Records from a data collection:
* * *

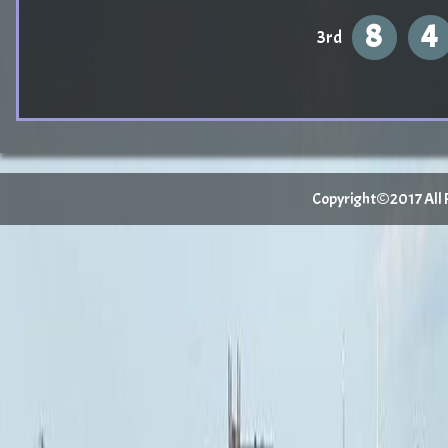
8
4
3rd
Copyright©2017 All Ri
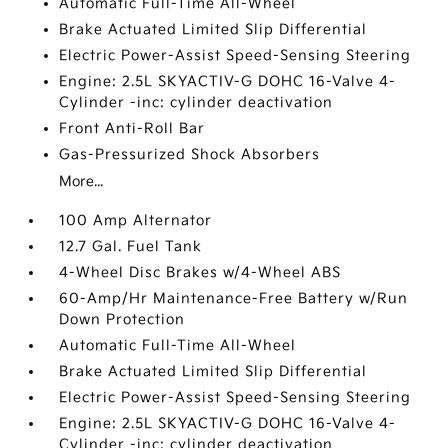
Automatic Full-Time All-Wheel
Brake Actuated Limited Slip Differential
Electric Power-Assist Speed-Sensing Steering
Engine: 2.5L SKYACTIV-G DOHC 16-Valve 4-
Cylinder -inc: cylinder deactivation
Front Anti-Roll Bar
Gas-Pressurized Shock Absorbers
More...
100 Amp Alternator
12.7 Gal. Fuel Tank
4-Wheel Disc Brakes w/4-Wheel ABS
60-Amp/Hr Maintenance-Free Battery w/Run
Down Protection
Automatic Full-Time All-Wheel
Brake Actuated Limited Slip Differential
Electric Power-Assist Speed-Sensing Steering
Engine: 2.5L SKYACTIV-G DOHC 16-Valve 4-
Cylinder -inc: cylinder deactivation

* * *

= Task details =
Print the data again word for word, pictures excluded.

= Answer to this task =
8
4
3rd
Copyright©2017 All Ri
Automatic Full-Time All-Wheel
Brake Actuated Limited Slip Differential
Electric Power-Assist Speed-Sensing Steering
Engine: 2.5L SKYACTIV-G DOHC 16-Valve 4-
Cylinder -inc: cylinder deactivation
Front Anti-Roll Bar
Gas-Pressurized Shock Absorbers
More...
100 Amp Alternator
12.7 Gal. Fuel Tank
4-Wheel Disc Brakes w/4-Wheel ABS
60-Amp/Hr Maintenance-Free Battery w/Run
Down Protection
Automatic Full-Time All-Wheel
Brake Actuated Limited Slip Differential
Electric Power-Assist Speed-Sensing Steering
Engine: 2.5L SKYACTIV-G DOHC 16-Valve 4-
Cylinder -inc: cylinder deactivation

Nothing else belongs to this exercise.